Firefox 19 also included patches for 13 security vulnerabilities, 10 pegged as "critical," the company's most severe threat ranking.
But the inclusion of a PDF viewer was what Firefox users will see. The viewer was once slated for Firefox 18 -- it was part of that edition's beta -- but Mozilla pulled the component before shipping the browser early last month, delaying it until the next iteration in its every-six-week release cycle.
With the move, Mozilla follows in Google's footsteps: The search giant baked a PDF viewer into Chrome more than two years ago.
But unlike Chrome's PDF viewer, which operates inside the browser's anti-exploit sandbox, Firefox's does not sport similar defenses. And that matters, as PDF documents are often rigged with malicious code.
Adobe, for example, said last weekend that it plans to patch the Reader plug-in this week to stifle attacks exploiting a pair of vulnerabilities. And Foxit, another popular PDF browser plug-in, quashed a bug of its own less than five weeks ago.
Even sans a sandbox, Mozilla claimed its PDF viewer would be more secure than traditional plug-ins such as Adobe Reader. "Many of these plug-ins come with proprietary, closed source code that could potentially expose users to security vulnerabilities," said Bill Walker and Brendan Dahl, engineering manager and software engineer at Mozilla, respectively, in a January blog announcing the viewer.
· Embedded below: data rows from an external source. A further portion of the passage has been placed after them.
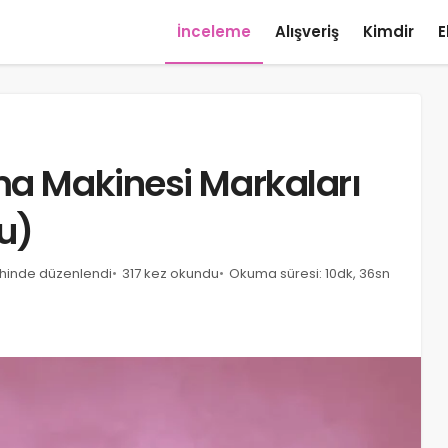
İnceleme
Alışveriş
Kimdir
E
ma Makinesi Markaları
tu)
rihinde düzenlendi
317 kez okundu
Okuma süresi: 10dk, 36sn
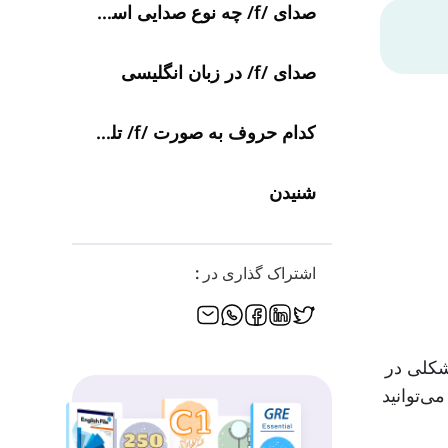
صدای /f/ چه نوع صدایی است؟
صدای /f/ در زبان انگلیسی
کدام حروف به صورت /f/ تلفظ می‌شوند؟
شنیدن
اشتراک گذاری در :
مشکلی در
ی‌توانید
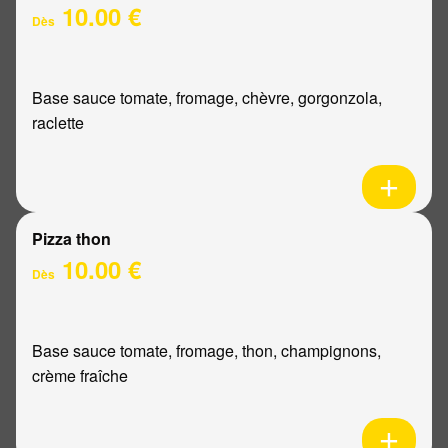
10.00 €
Dès
Base sauce tomate, fromage, chèvre, gorgonzola,
raclette
Pizza thon
10.00 €
Dès
Base sauce tomate, fromage, thon, champignons,
crème fraîche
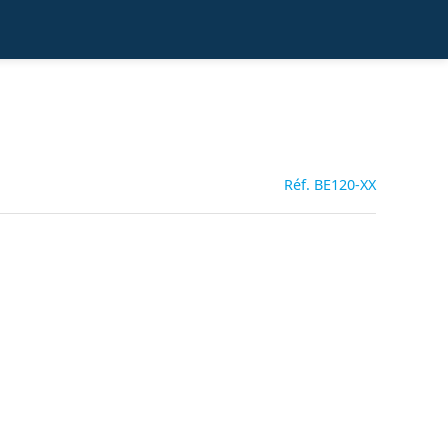
Réf. BE120-XX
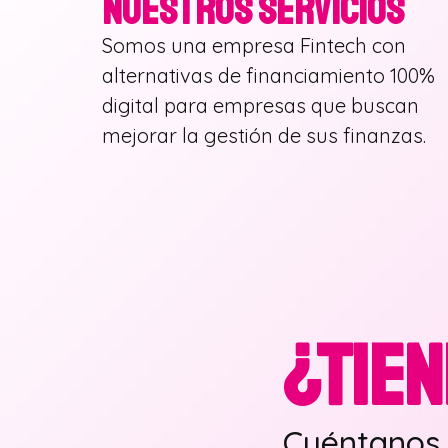
NUESTROS SERVICIOS
Somos una empresa Fintech con
alternativas de financiamiento 100%
digital para empresas que buscan
mejorar la gestión de sus finanzas.
¿TIE
Cuéntanos 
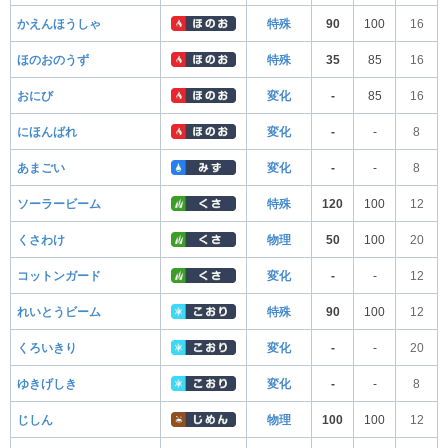
かえんほうしゃ
特殊
90
100
16
ほのおのうず
特殊
35
85
16
おにび
変化
-
85
16
にほんばれ
変化
-
-
8
あまごい
変化
-
-
8
ソーラービーム
特殊
120
100
12
くさわけ
物理
50
100
20
コットンガード
変化
-
-
12
れいとうビーム
特殊
90
100
12
くろいきり
変化
-
-
20
ゆきげしき
変化
-
-
8
じしん
物理
100
100
12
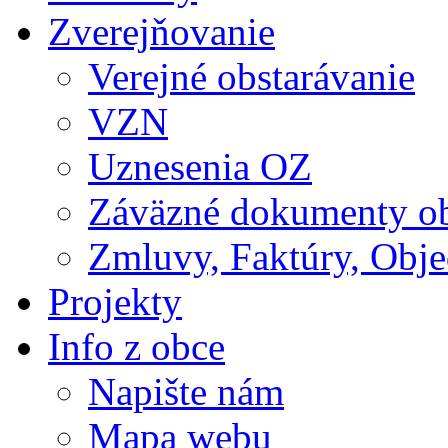
Zverejňovanie
Verejné obstarávanie
VZN
Uznesenia OZ
Záväzné dokumenty o
Zmluvy, Faktúry, Obj
Projekty
Info z obce
Napište nám
Mapa webu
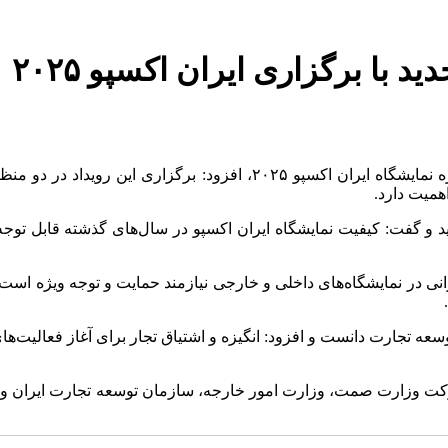
د با برگزاری ایران اکسپو ۲۰۲۵
به گزارش اقتصادآنلاین، مهراد عباد با اشاره به برگزاری هفتمین دوره نما
همیت دارد.
ر توسعه و ایجاد روابط تجاری در رویداد ایران اکسپو ۲۰۲۵ تاکید و گفت: کیفیت نمایشگاه ایران اکسپو
ایرانی در نمایشگاه‌های داخلی و خارجی نیازمند حمایت و توجه ویژه ا
توسعه تجارت دانست و افزود: انگیزه و اشتیاق تجار برای آغاز فعالیت‌ها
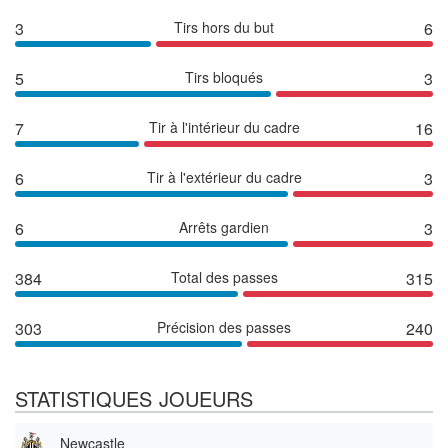
3
Tirs hors du but
6
5
Tirs bloqués
3
7
Tir à l'intérieur du cadre
16
6
Tir à l'extérieur du cadre
3
6
Arrêts gardien
3
384
Total des passes
315
303
Précision des passes
240
STATISTIQUES JOUEURS
Newcastle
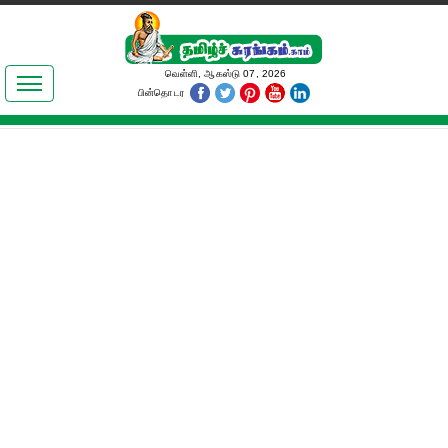
இலக்கியங்கள்
வெள்ளி, ஆகஸ்டு 07, 2026
பின்தொடர
தமிழ் உலகம்
அறிவியல்
பொதுஅறிவு
ஆன்மிகம்
ஜோதிடம்
மருத்துவம்
பெண்கள் பகுதி
நகைச்சுவை
கலையுலகம்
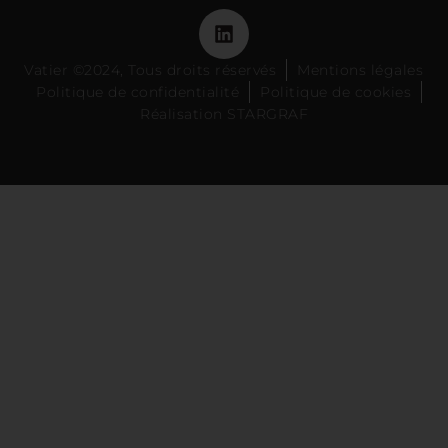
Vatier ©2024, Tous droits réservés
Mentions légales
Politique de confidentialité
Politique de cookies
Réalisation STARGRAF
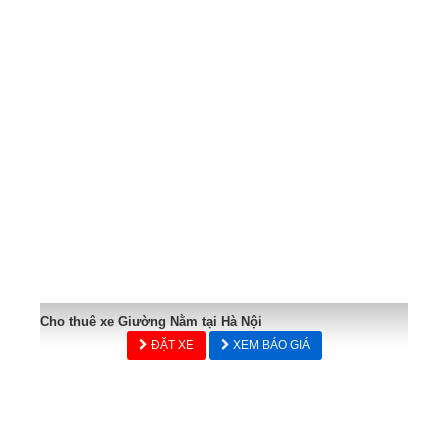
Cho thuê xe Giường Nằm tại Hà Nội
ĐẶT XE
XEM BÁO GIÁ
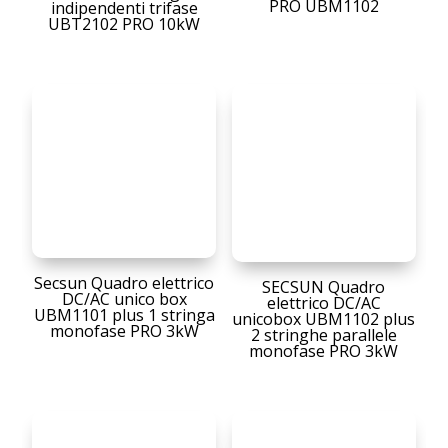
PRO UBM1102
indipendenti trifase
UBT2102 PRO 10kW
Secsun Quadro elettrico
SECSUN Quadro
DC/AC unico box
elettrico DC/AC
UBM1101 plus 1 stringa
unicobox UBM1102 plus
monofase PRO 3kW
2 stringhe parallele
monofase PRO 3kW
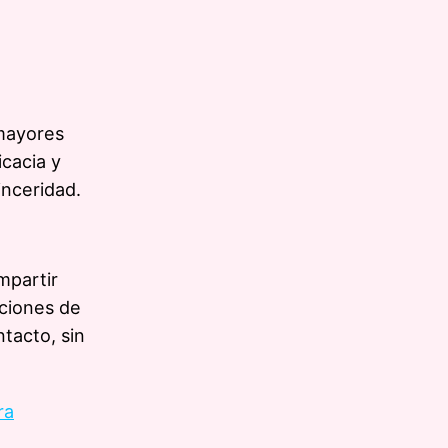
 mayores
icacia y
inceridad.
mpartir
ciones de
tacto, sin
ra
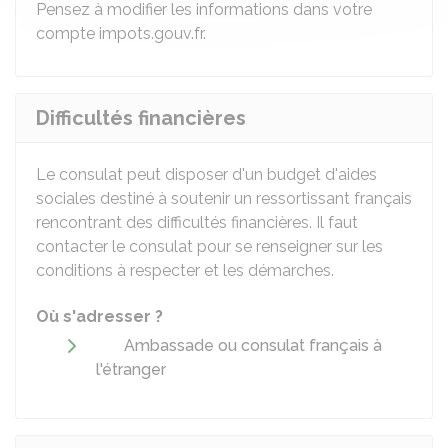
Pensez à modifier les informations dans votre
compte impots.gouv.fr.
Difficultés financières
Le consulat peut disposer d'un budget d'aides
sociales destiné à soutenir un ressortissant français
rencontrant des difficultés financières. Il faut
contacter le consulat pour se renseigner sur les
conditions à respecter et les démarches.
Où s'adresser ?
Ambassade ou consulat français à
l'étranger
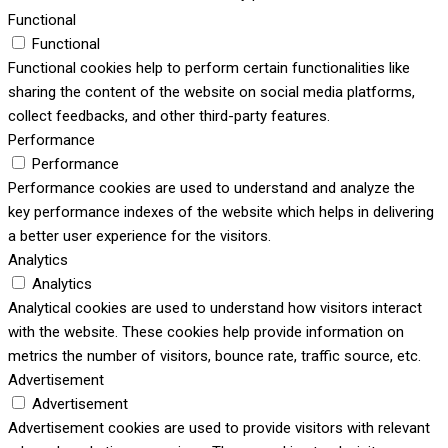
Functional
Functional
Functional cookies help to perform certain functionalities like
sharing the content of the website on social media platforms,
collect feedbacks, and other third-party features.
Performance
Performance
Performance cookies are used to understand and analyze the
key performance indexes of the website which helps in delivering
a better user experience for the visitors.
Analytics
Analytics
Analytical cookies are used to understand how visitors interact
with the website. These cookies help provide information on
metrics the number of visitors, bounce rate, traffic source, etc.
Advertisement
Advertisement
Advertisement cookies are used to provide visitors with relevant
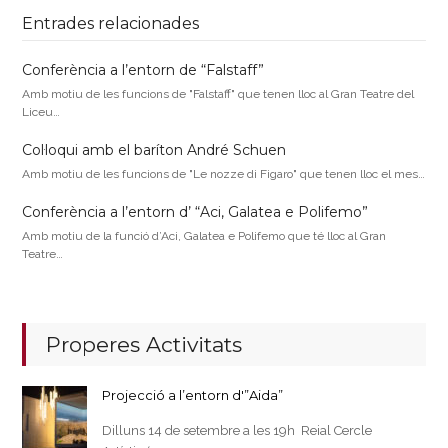
Entrades relacionades
Conferència a l’entorn de “Falstaff”
Amb motiu de les funcions de "Falstaff" que tenen lloc al Gran Teatre del
Liceu…
Col·loqui amb el baríton André Schuen
Amb motiu de les funcions de "Le nozze di Figaro" que tenen lloc el mes…
Conferència a l’entorn d’ “Aci, Galatea e Polifemo”
Amb motiu de la funció d’Aci, Galatea e Polifemo que té lloc al Gran
Teatre…
Properes Activitats
Projecció a l’entorn d'”Aida”
Dilluns 14 de setembre a les 19h Reial Cercle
But security experts have pointed out that Firefox's PDF viewer will likely suffer bugs of its own.
"I would have to imagine that it has just as much potential to have bugs as any other software," said Andrew Storms, director of security operations at nCircle Security, in an interview Tuesday conducted via instant messaging. "It would appear they are banking on the open-source community to provide better security than the closed source commercial PDF viewer from Adobe. By pulling the PDF reader 'in house' via an open-source initiative, it lets them release bug fixes much faster and on their own schedule."
Storms was echoing comments made last month by other security professionals.